Presently, I am not inclined to enter the public debate over whether, in light of the statute’s other provisions and broader structure, an “Exchange established by the State under section 1311” of the Act includes exchanges established by the federal government after individual states refused to create such exchanges. The SCOTUSBlog Symposium on that matter offers an exhaustive array of thoughtful views.

But I am intrigued the administrative law implications of some arguments floating around in defense of the government’s claim that federal exchanges are eligible for subsidies, namely the notions that the language quoted above is either a scrivener’s error (“an obvious typo ” in the words of Paul Krugman) or should yield because the plain meaning would lead to absurd results, namely the collapse of the entire ACA regime. Now, the government and its most thoughtful supporters are not leading with the scrivener’s error or absurdity doctrine as a defense for their position. This is understandable, since such arguments, especially absurdity, can be the interpretive equivalent of the Hail Mary pass; if you can go with the letter and the spirit of the statute, do that before pleading in the name of spirit alone.

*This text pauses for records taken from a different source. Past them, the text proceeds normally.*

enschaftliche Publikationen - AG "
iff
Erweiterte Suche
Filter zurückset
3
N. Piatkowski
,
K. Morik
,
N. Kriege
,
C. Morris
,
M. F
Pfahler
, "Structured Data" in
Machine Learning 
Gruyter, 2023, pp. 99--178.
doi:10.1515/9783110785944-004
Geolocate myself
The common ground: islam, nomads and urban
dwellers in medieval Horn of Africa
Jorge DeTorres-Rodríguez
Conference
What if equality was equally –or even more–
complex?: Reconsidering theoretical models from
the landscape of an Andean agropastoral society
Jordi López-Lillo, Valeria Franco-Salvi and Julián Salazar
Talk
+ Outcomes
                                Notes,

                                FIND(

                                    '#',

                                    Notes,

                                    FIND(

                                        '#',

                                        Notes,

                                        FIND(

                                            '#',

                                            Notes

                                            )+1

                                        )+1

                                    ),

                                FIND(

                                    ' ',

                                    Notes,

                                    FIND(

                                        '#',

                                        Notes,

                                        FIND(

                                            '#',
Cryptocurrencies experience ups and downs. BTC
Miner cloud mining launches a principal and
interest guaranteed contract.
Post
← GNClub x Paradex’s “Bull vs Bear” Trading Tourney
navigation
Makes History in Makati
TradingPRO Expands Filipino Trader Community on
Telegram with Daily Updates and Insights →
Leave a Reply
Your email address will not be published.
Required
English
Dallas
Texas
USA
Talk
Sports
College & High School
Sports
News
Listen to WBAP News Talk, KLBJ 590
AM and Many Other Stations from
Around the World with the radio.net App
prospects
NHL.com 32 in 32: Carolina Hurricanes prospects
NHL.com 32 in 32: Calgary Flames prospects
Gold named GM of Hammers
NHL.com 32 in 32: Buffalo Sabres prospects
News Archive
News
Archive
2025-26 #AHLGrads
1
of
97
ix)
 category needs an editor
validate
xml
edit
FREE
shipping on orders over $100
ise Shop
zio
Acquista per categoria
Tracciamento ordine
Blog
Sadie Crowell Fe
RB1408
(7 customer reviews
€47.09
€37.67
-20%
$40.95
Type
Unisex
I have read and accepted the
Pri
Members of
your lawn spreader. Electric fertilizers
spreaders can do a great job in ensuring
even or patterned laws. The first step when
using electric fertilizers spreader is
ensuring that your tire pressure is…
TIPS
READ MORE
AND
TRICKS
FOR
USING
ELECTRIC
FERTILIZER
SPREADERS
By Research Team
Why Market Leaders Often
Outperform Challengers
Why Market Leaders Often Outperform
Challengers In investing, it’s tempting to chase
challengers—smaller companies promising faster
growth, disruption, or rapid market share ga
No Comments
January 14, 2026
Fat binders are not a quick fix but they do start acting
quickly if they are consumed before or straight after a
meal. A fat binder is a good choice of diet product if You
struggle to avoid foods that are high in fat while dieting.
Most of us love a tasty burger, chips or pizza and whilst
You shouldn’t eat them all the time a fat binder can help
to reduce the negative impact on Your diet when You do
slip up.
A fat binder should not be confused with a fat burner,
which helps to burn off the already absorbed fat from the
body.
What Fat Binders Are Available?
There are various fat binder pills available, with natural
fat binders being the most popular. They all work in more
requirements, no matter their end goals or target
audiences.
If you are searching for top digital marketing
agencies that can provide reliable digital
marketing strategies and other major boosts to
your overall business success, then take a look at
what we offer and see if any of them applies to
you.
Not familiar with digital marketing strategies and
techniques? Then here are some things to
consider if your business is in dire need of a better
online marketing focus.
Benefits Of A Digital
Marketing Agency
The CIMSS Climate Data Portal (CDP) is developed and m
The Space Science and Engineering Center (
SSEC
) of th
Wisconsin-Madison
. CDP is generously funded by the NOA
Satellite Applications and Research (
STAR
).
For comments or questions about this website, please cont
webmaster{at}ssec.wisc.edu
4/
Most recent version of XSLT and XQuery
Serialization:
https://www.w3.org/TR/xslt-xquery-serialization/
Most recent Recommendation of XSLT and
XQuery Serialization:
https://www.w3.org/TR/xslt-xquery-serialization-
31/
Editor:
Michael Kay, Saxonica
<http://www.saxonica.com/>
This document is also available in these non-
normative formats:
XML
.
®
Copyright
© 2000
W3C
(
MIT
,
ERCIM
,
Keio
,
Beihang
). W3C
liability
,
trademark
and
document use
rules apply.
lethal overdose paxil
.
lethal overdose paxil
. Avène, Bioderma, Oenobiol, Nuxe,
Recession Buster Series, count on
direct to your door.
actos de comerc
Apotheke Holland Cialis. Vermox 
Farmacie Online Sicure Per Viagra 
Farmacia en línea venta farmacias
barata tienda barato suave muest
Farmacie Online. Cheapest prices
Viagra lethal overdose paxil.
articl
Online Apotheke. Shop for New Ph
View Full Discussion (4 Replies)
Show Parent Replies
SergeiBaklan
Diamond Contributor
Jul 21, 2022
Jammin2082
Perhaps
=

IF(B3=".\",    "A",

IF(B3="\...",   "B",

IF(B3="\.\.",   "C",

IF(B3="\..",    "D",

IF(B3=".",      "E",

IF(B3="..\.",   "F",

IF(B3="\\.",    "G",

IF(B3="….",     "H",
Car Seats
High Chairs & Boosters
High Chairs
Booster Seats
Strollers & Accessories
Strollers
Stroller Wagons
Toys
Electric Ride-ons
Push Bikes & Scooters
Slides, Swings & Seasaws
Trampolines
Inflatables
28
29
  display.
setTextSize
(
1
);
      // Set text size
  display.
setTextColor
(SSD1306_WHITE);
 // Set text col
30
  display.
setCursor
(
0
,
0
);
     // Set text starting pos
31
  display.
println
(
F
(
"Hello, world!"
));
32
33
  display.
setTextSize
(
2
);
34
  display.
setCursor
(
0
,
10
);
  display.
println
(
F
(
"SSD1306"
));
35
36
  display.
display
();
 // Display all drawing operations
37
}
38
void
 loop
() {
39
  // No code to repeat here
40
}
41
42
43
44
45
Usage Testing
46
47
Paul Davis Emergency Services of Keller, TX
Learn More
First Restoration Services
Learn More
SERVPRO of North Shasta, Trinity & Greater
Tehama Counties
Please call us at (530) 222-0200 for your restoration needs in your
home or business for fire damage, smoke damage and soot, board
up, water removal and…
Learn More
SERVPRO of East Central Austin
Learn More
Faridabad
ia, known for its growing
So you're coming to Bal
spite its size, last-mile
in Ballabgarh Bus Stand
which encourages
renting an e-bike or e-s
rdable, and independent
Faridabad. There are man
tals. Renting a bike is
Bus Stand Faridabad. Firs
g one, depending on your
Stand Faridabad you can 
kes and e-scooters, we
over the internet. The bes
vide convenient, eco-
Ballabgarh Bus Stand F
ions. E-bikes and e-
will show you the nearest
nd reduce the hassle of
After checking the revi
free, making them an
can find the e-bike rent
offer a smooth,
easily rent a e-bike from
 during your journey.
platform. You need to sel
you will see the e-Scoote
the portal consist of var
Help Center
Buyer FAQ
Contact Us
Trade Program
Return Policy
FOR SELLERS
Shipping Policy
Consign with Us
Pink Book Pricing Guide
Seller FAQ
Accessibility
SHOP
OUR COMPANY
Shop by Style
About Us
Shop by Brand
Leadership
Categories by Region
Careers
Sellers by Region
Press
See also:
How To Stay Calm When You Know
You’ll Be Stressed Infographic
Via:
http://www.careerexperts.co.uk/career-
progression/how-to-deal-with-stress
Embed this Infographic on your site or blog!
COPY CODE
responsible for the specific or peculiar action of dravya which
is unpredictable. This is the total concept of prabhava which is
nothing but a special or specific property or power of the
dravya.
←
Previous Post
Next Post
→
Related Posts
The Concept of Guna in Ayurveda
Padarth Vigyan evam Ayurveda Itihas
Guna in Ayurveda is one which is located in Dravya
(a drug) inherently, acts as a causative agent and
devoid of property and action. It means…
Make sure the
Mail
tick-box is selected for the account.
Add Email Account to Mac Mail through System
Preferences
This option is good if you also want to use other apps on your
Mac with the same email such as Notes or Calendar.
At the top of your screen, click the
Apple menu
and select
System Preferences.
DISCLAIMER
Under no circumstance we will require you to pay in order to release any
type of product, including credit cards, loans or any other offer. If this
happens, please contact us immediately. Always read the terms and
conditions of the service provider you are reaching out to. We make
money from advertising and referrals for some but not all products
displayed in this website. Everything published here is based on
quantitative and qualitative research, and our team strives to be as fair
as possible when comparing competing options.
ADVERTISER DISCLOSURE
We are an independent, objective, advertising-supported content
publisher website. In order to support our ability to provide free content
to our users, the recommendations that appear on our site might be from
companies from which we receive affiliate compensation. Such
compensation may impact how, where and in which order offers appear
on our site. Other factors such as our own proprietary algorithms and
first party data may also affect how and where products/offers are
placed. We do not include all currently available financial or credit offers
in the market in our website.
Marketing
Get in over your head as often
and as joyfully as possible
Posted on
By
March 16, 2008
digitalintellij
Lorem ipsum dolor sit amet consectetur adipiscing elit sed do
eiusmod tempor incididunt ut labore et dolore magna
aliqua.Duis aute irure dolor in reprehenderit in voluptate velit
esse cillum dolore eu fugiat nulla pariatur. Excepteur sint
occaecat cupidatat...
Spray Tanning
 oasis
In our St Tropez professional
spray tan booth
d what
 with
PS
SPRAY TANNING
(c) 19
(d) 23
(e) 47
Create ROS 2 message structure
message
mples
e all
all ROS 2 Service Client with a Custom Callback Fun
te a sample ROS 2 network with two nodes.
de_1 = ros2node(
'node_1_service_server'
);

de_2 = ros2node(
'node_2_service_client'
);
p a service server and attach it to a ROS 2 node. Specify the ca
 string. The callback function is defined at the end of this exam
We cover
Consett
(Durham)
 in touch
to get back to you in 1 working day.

Yet the notion of Congressional mistake and oversight pervade even the more textually anchored defenses of the government’s position here. The arguments based on broader structure labor to confer textual plausibility to the notion that the phrase “established by the State” means “established by the federal government when the State would not.” Now these two are not obvious equivalents at first glance and, without wading into the merits, even the best efforts at contextualizing this phrase strike me as arguing for a less obvious interpretation, even if it is a plausible or permissible one. This is not like looking to context to disambiguate meaning: we can agree that a prohibition on “drawing blood in the streets” can clearly apply to dueling and clearly does not apply to performing emergency surgery; there the legislature did not so much misspeak as opposed to speak unclearly (or appear to speak unclearly to a person deaf to context). Nor is it like taking a vague term like “reasonable” and giving it content. Treating “established by the State” as equivalent to “established by the federal government” is at best a statute-specific term of art that might well be justified in light of context, but it strikes me that the motivation to deeming it as such (or choosing that second-most-plausible meaning) is because of the policy misfit. So it strikes me that the following discussion is relevant even if the government’s defenders disclaim the absurdity doctrine in its strongest form.

The point here is not to rehash the merits of the scrivener’s error and absurdity doctrines, but to think about how they interact with Chevron deference to agency interpretations. The government’s interpretation, after all, comes to the courts in the form of a regulation issued by an agency, the IRS, with delegated authority to make rules with the force of law. Under the Court’s jurisprudence, there would be a strong presumption that the IRS would receive Chevron deference. In other words, if the statute was unclear, the IRS’s interpretation would stand if it were reasonable. But what it means to be clear here is not obvious. As noted above, the standard Chevron cases deal with ordinary ambiguity: Is a “source” of pollution an individual smokestack or a plant? Is a daily planner a “diary”? Is Miles Davis “cool” when he is playing in Death Valley? Or they deal with vagueness: Does an instruction to use “best available technology” permit cost-benefit consideration? Is a 7% rate of return “reasonable”?

But the interaction between the absurdity doctrine and deference does not map obviously onto these standard categories. From one perspective, when someone invokes absurdity, they are arguing that the text of the statute is “clear” but should be overridden because of broader considerations of law or policy. Or they are arguing that the (authoritative) intent is clear, even if it cuts against the text. This raises interesting questions about the “ordinary tools of statutory construction” Chevron contemplates at Step One and how they operate. If it’s unclear whether the statute leads to absurd result, should the agency win if an absurdity argument is plausible, or does the Court have exclusive control over the absurdity and scrivener’s error doctrines? Is there an intermediate position? And what do the answers to these questions have to say about cases like Brown & Williamson or Gonzales v. Oregon, where the Court does not invoke absurdity, but looks to square isolated clarity with broader policy context? I’ll have more on this in an upcoming post or two.